> Problem requirements
Would you reproduce the whole listing exactly, dropping any pictures it holds?
____________
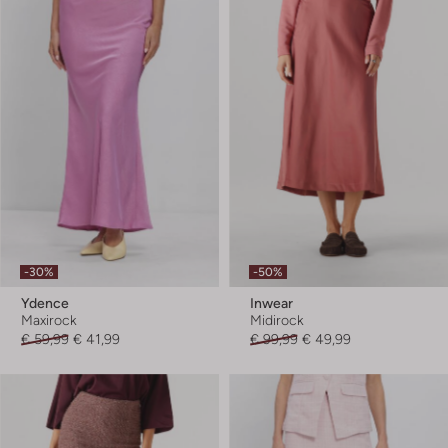
-30%
-50%
Ydence
Inwear
Maxirock
Midirock
€ 59,99
€ 41,99
€ 99,99
€ 49,99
____________
> Answer space
-30%
-50%
Ydence
Inwear
Maxirock
Midirock
€ 59,99
€ 41,99
€ 99,99
€ 49,99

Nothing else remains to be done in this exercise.